◆ Work order
Please copy the lines below exactly, from the first one through the line showing "strengen Anforderungen".

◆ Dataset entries

------------------------------------------------------------

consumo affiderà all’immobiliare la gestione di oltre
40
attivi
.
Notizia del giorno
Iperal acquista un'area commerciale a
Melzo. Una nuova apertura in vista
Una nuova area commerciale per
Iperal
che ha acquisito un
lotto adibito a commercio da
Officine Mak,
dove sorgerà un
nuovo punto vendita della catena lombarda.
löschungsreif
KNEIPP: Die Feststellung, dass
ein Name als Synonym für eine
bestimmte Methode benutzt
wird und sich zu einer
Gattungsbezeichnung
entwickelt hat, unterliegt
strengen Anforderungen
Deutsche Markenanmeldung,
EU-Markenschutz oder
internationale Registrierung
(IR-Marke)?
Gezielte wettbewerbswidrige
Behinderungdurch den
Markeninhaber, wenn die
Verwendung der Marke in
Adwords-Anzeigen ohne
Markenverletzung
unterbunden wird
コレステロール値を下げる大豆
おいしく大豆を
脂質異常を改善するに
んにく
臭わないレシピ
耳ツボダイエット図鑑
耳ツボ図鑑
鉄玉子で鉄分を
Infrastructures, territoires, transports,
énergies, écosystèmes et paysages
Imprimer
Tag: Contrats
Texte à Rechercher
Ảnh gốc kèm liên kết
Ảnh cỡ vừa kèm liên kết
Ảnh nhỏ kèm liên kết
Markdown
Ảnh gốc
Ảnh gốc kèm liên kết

------------------------------------------------------------

◆ Written solution
consumo affiderà all’immobiliare la gestione di oltre
40
attivi
.
Notizia del giorno
Iperal acquista un'area commerciale a
Melzo. Una nuova apertura in vista
Una nuova area commerciale per
Iperal
che ha acquisito un
lotto adibito a commercio da
Officine Mak,
dove sorgerà un
nuovo punto vendita della catena lombarda.
löschungsreif
KNEIPP: Die Feststellung, dass
ein Name als Synonym für eine
bestimmte Methode benutzt
wird und sich zu einer
Gattungsbezeichnung
entwickelt hat, unterliegt
strengen Anforderungen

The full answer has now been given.